Despite how Joe felt about her, and how he didn’t want to feel about her, she didn’t deserve this. Anger bubbled. Anger at Edmund, anger for Caitlin and anger for himself at being left to deal with the mess.
He was distinctly uncomfortable cleaning up the messes other people made of their lives. He’d done it for his mother. He’d done it for his siblings. He’d done it for countless “friends” over the years who’d assumed that because of what he did for a living, he had an overabundance of money.
He didn’t want to do it anymore. “I can help.”
“No.” Abruptly, Caitlin got up. “I need to walk,” she said, slipping off her high-heeled sandals, replacing them with running shoes. Joe watched, fascinated and mesmerized, as her dress gaped and revealed soft, full, plump breasts rebelling against their constraints.

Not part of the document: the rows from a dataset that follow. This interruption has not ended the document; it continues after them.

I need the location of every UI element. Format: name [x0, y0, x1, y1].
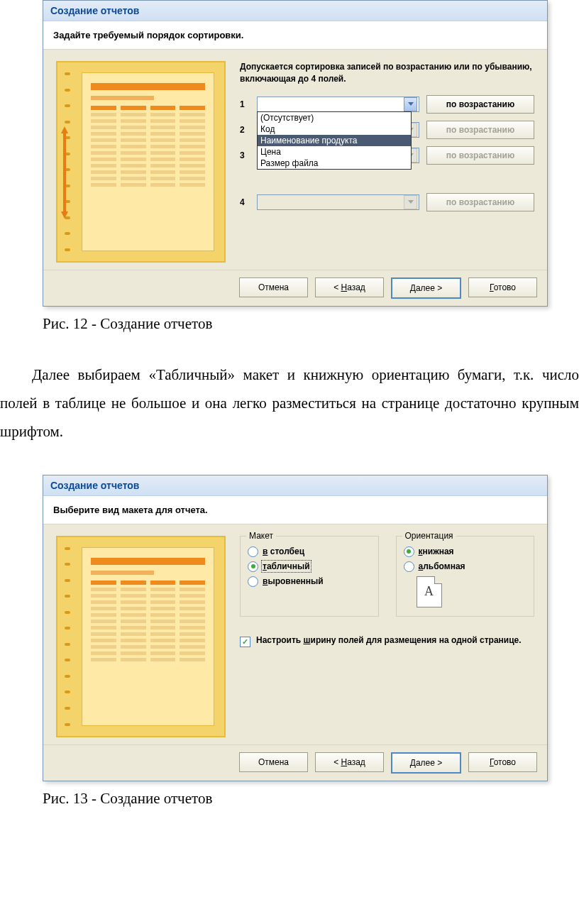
radio-layout-table[interactable]: табличный: [248, 561, 371, 572]
sort-direction-button-1[interactable]: по возрастанию: [426, 95, 534, 114]
sort-row-4: 4 по возрастанию: [240, 193, 534, 211]
hint-text: Допускается сортировка записей по возрас…: [240, 61, 534, 85]
back-button[interactable]: < Назад: [315, 752, 384, 772]
preview-pane: [56, 61, 226, 263]
dialog-create-reports-layout: Создание отчетов Выберите вид макета для…: [43, 475, 548, 781]
dropdown-option[interactable]: Код: [258, 123, 411, 135]
group-title: Ориентация: [402, 531, 456, 541]
sort-field-combo-4: [257, 194, 419, 210]
radio-icon: [248, 546, 258, 557]
svg-marker-0: [408, 102, 414, 106]
finish-button[interactable]: Готово: [468, 752, 537, 772]
sort-field-dropdown[interactable]: (Отсутствует) Код Наименование продукта …: [257, 111, 412, 170]
dropdown-option[interactable]: (Отсутствует): [258, 112, 411, 123]
sort-direction-button-3: по возрастанию: [426, 146, 534, 165]
radio-icon: [404, 561, 414, 572]
sort-row-1: 1 по возрастанию (Отсутствует) Код Наиме…: [240, 95, 534, 114]
dialog-subhead: Выберите вид макета для отчета.: [43, 496, 547, 524]
dialog-footer: Отмена < Назад Далее > Готово: [43, 270, 547, 306]
sort-row-number: 2: [240, 125, 250, 135]
dropdown-option[interactable]: Цена: [258, 146, 411, 158]
back-button[interactable]: < Назад: [315, 277, 384, 297]
radio-orient-portrait[interactable]: книжная: [404, 546, 527, 557]
group-title: Макет: [246, 531, 276, 541]
radio-icon: [248, 561, 258, 572]
sort-direction-button-4: по возрастанию: [426, 193, 534, 211]
dialog-title: Создание отчетов: [43, 1, 547, 21]
checkbox-icon: [240, 637, 250, 647]
dialog-footer: Отмена < Назад Далее > Готово: [43, 744, 547, 781]
checkbox-label: Настроить ширину полей для размещения на…: [256, 635, 522, 645]
sort-row-number: 3: [240, 150, 250, 160]
dialog-create-reports-sort: Создание отчетов Задайте требуемый поряд…: [43, 0, 548, 307]
radio-layout-column[interactable]: в столбец: [248, 546, 371, 557]
figure-caption-12: Рис. 12 - Создание отчетов: [43, 315, 579, 333]
next-button[interactable]: Далее >: [391, 277, 461, 299]
cancel-button[interactable]: Отмена: [239, 277, 308, 297]
dropdown-option-selected[interactable]: Наименование продукта: [258, 135, 411, 146]
sort-row-number: 1: [240, 99, 250, 109]
layout-group: Макет в столбец табличный выровненный: [240, 536, 379, 617]
svg-marker-3: [408, 200, 414, 204]
preview-pane: [56, 536, 226, 737]
finish-button[interactable]: Готово: [468, 277, 537, 297]
cancel-button[interactable]: Отмена: [239, 752, 308, 772]
orientation-group: Ориентация книжная альбомная A: [396, 536, 535, 617]
page-orientation-icon: A: [417, 576, 442, 607]
chevron-down-icon: [404, 195, 417, 209]
sort-field-combo-1[interactable]: [257, 97, 419, 112]
chevron-down-icon[interactable]: [404, 97, 417, 111]
radio-icon: [404, 546, 414, 557]
radio-orient-landscape[interactable]: альбомная: [404, 561, 527, 572]
figure-caption-13: Рис. 13 - Создание отчетов: [43, 790, 579, 808]
next-button[interactable]: Далее >: [391, 752, 461, 774]
adjust-width-checkbox[interactable]: Настроить ширину полей для размещения на…: [240, 635, 534, 647]
body-paragraph: Далее выбираем «Табличный» макет и книжн…: [0, 361, 579, 446]
sort-row-number: 4: [240, 197, 250, 207]
dialog-title: Создание отчетов: [43, 475, 547, 496]
radio-icon: [248, 576, 258, 587]
sort-direction-button-2: по возрастанию: [426, 121, 534, 139]
radio-layout-aligned[interactable]: выровненный: [248, 576, 371, 587]
dropdown-option[interactable]: Размер файла: [258, 158, 411, 169]
dialog-subhead: Задайте требуемый порядок сортировки.: [43, 21, 547, 50]
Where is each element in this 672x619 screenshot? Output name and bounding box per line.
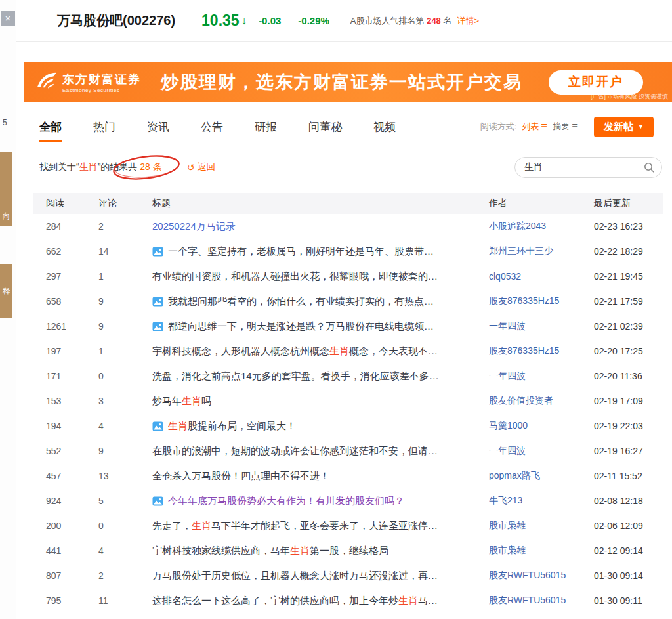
popularity-rank: A股市场人气排名第 248 名 [350, 15, 452, 27]
rank-detail-link[interactable]: 详情> [457, 15, 479, 27]
table-row: 552 9 在股市的浪潮中，短期的波动或许会让你感到迷茫和不安，但请… 一年四波… [33, 438, 663, 463]
post-author-link[interactable]: 股友876335Hz15 [489, 295, 594, 307]
title-text: 都逆向思维一下，明天是涨还是跌？万马股份在电线电缆领… [168, 320, 434, 331]
post-title-cell: 在股市的浪潮中，短期的波动或许会让你感到迷茫和不安，但请… [152, 445, 489, 458]
read-count: 457 [46, 471, 98, 481]
post-title-link[interactable]: 生肖股提前布局，空间最大！ [168, 420, 296, 433]
tab-all[interactable]: 全部 [39, 112, 62, 142]
post-title-cell: 一个字、坚定持有，老板属马，刚好明年还是马年、股票带… [152, 245, 489, 258]
comment-count: 0 [98, 521, 152, 531]
post-author-link[interactable]: 股友RWFTU56015 [489, 595, 594, 607]
post-title-link[interactable]: 宇树科技独家线缆供应商，马年生肖第一股，继续格局 [152, 545, 388, 557]
image-attachment-icon [152, 322, 163, 331]
comment-count: 14 [98, 246, 152, 257]
post-title-link[interactable]: 今年年底万马股份势必大有作为！有川发的股友们吗？ [168, 495, 404, 507]
post-title-link[interactable]: 我就想问那些看空的，你怕什么，有业绩实打实的，有热点… [168, 295, 434, 308]
result-text: 找到关于“生肖”的结果共 28 条 [39, 161, 162, 173]
post-title-link[interactable]: 一个字、坚定持有，老板属马，刚好明年还是马年、股票带… [168, 245, 434, 258]
background-fragment: 5 [3, 118, 7, 127]
title-text: 马下半年才能起飞，亚冬会要来了，大连圣亚涨停… [211, 520, 438, 531]
title-text: 一个字、坚定持有，老板属马，刚好明年还是马年、股票带… [168, 245, 434, 257]
read-count: 807 [46, 570, 98, 581]
list-mode-link[interactable]: 列表☰ [522, 121, 547, 133]
back-link[interactable]: ↺返回 [187, 161, 216, 173]
post-author-link[interactable]: 牛飞213 [489, 495, 594, 507]
down-arrow-icon: ↓ [242, 14, 247, 28]
post-title-link[interactable]: 宇树科技概念，人形机器人概念杭州概念生肖概念，今天表现不… [152, 345, 438, 358]
new-post-label: 发新帖 [604, 121, 633, 133]
image-attachment-icon [152, 247, 163, 257]
post-author-link[interactable]: clq0532 [489, 271, 594, 282]
image-attachment-icon [152, 297, 163, 307]
search-input[interactable] [524, 162, 643, 173]
post-title-link[interactable]: 有业绩的国资股，和机器人碰撞出火花，很耀眼哦，即使被套的… [152, 270, 438, 283]
post-author-link[interactable]: 一年四波 [489, 320, 594, 332]
post-author-link[interactable]: 马羹1000 [489, 420, 594, 432]
post-title-link[interactable]: 炒马年生肖吗 [152, 395, 211, 408]
table-header: 阅读 评论 标题 作者 最后更新 [33, 193, 663, 214]
post-author-link[interactable]: 一年四波 [489, 445, 594, 457]
post-author-link[interactable]: 一年四波 [489, 370, 594, 382]
close-icon[interactable]: × [1, 11, 15, 26]
col-reads: 阅读 [46, 198, 98, 209]
post-title-link[interactable]: 全仓杀入万马股份！四点理由不得不进！ [152, 470, 329, 482]
tabbar-controls: 阅读方式: 列表☰ 摘要☰ 发新帖▼ [480, 117, 672, 137]
post-title-link[interactable]: 在股市的浪潮中，短期的波动或许会让你感到迷茫和不安，但请… [152, 445, 438, 458]
table-row: 457 13 全仓杀入万马股份！四点理由不得不进！ popmax路飞 02-11… [33, 463, 663, 488]
logo-text: 东方财富证券 Eastmoney Securities [62, 72, 141, 93]
post-author-link[interactable]: 股友876335Hz15 [489, 345, 594, 357]
title-text: 概念，今天表现不… [349, 345, 438, 356]
post-title-link[interactable]: 都逆向思维一下，明天是涨还是跌？万马股份在电线电缆领… [168, 320, 434, 333]
comment-count: 9 [98, 446, 152, 456]
tab-research[interactable]: 研报 [255, 112, 277, 142]
title-highlight: 生肖 [398, 595, 418, 606]
back-icon: ↺ [187, 162, 195, 173]
read-count: 795 [46, 595, 98, 606]
stock-price: 10.35 [201, 12, 240, 30]
post-author-link[interactable]: 股友RWFTU56015 [489, 570, 594, 582]
post-author-link[interactable]: 股友价值投资者 [489, 395, 594, 407]
title-text: 全仓杀入万马股份！四点理由不得不进！ [152, 470, 329, 481]
tab-announcements[interactable]: 公告 [201, 112, 223, 142]
read-count: 662 [46, 246, 98, 257]
post-title-link[interactable]: 先走了，生肖马下半年才能起飞，亚冬会要来了，大连圣亚涨停… [152, 520, 438, 532]
comment-count: 9 [98, 296, 152, 307]
post-title-link[interactable]: 万马股份处于历史低位，且机器人概念大涨时万马还没涨过，再… [152, 570, 438, 582]
background-fragment: 释 [0, 264, 12, 318]
tab-hot[interactable]: 热门 [93, 112, 116, 142]
price-change-percent: -0.29% [298, 15, 329, 26]
eastmoney-logo: 东方财富证券 Eastmoney Securities [35, 71, 141, 93]
title-text: 有业绩的国资股，和机器人碰撞出火花，很耀眼哦，即使被套的… [152, 270, 438, 282]
post-author-link[interactable]: 股市枭雄 [489, 520, 594, 532]
search-icon[interactable] [643, 161, 655, 173]
post-title-link[interactable]: 20250224万马记录 [152, 221, 236, 233]
post-title-cell: 洗盘，消化之前高点14元多的套牢盘。看换手，消化应该差不多… [152, 370, 489, 383]
col-author: 作者 [489, 198, 594, 209]
tab-ask-secretary[interactable]: 问董秘 [308, 112, 342, 142]
image-attachment-icon [152, 421, 163, 431]
post-author-link[interactable]: 股市枭雄 [489, 545, 594, 557]
post-title-cell: 宇树科技独家线缆供应商，马年生肖第一股，继续格局 [152, 545, 489, 557]
digest-mode-link[interactable]: 摘要☰ [553, 121, 578, 133]
table-row: 284 2 20250224万马记录 小股追踪2043 02-23 16:23 [33, 214, 663, 239]
post-title-link[interactable]: 这排名怎么一下这么高了，宇树的供应商吗，加上今年炒生肖马… [152, 595, 438, 607]
post-title-link[interactable]: 洗盘，消化之前高点14元多的套牢盘。看换手，消化应该差不多… [152, 370, 439, 383]
tab-video[interactable]: 视频 [373, 112, 396, 142]
tab-news[interactable]: 资讯 [147, 112, 169, 142]
open-account-button[interactable]: 立即开户 [549, 70, 643, 95]
read-count: 552 [46, 446, 98, 456]
title-highlight: 生肖 [182, 395, 201, 406]
title-highlight: 生肖 [168, 420, 188, 431]
table-row: 924 5 今年年底万马股份势必大有作为！有川发的股友们吗？ 牛飞213 02-… [33, 488, 663, 513]
post-author-link[interactable]: 郑州三环十三少 [489, 245, 594, 257]
post-author-link[interactable]: 小股追踪2043 [489, 221, 594, 232]
title-highlight: 生肖 [290, 545, 310, 556]
post-author-link[interactable]: popmax路飞 [489, 470, 594, 482]
post-date: 02-23 16:23 [594, 221, 663, 232]
table-row: 197 1 宇树科技概念，人形机器人概念杭州概念生肖概念，今天表现不… 股友87… [33, 339, 663, 364]
table-row: 1261 9 都逆向思维一下，明天是涨还是跌？万马股份在电线电缆领… 一年四波 … [33, 314, 663, 339]
post-date: 02-19 22:03 [594, 421, 663, 431]
post-title-cell: 全仓杀入万马股份！四点理由不得不进！ [152, 470, 489, 482]
post-title-cell: 都逆向思维一下，明天是涨还是跌？万马股份在电线电缆领… [152, 320, 489, 333]
new-post-button[interactable]: 发新帖▼ [594, 117, 654, 137]
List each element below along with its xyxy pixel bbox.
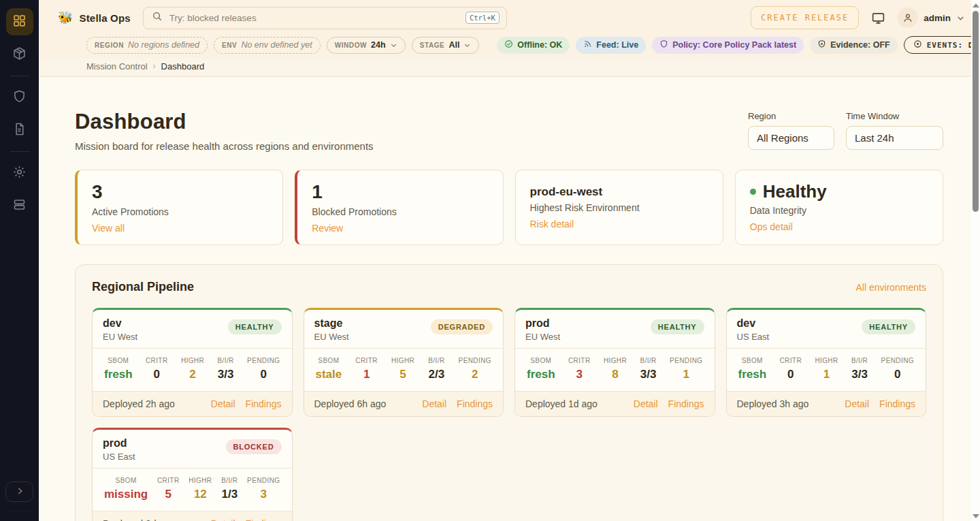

He was a jerk, he thought, staring down her dress when she was undergoing a crisis. He told himself this quite firmly. But he didn’t-couldn’t-stop looking.
When she grabbed her purse, he stopped her, pulled her back. Their thighs touched, but it no longer startled him to feel that inexplicable heat in his body. “Caitlin.”
“No,” she said quickly, trying to pull back. For once, her eyes didn’t give her away. “No pity, remember?”
“I already told you,” he said, lying only a little. “You’re too prickly to feel sorry for.”
“I’m prickly?” She laughed a little. “Right.”
“Let me help,” he said rashly, having no idea why the words popped out. “I want to.”
“Why?”
Because already I can’t stop thinking about you, and if I have to be worried on top of being distracted all to hell, I’ll never get any peace. “Because you need it, dammit. Because your life is out of control, and you need help. I can supply that help. It’s that simple.”
She stared at him for a long moment, and he could have sworn she was waiting for something, something more. Her lovely dark eyes searched his, but he was still befuddled by the view she’d just given him, and by touching her, and he didn’t know what else she could possibly want.
Finally, she turned away, but not before he saw her expression fall a little. “Thanks, but you’ve helped me enough. More than enough. Be back after lunch.” She ran out the door.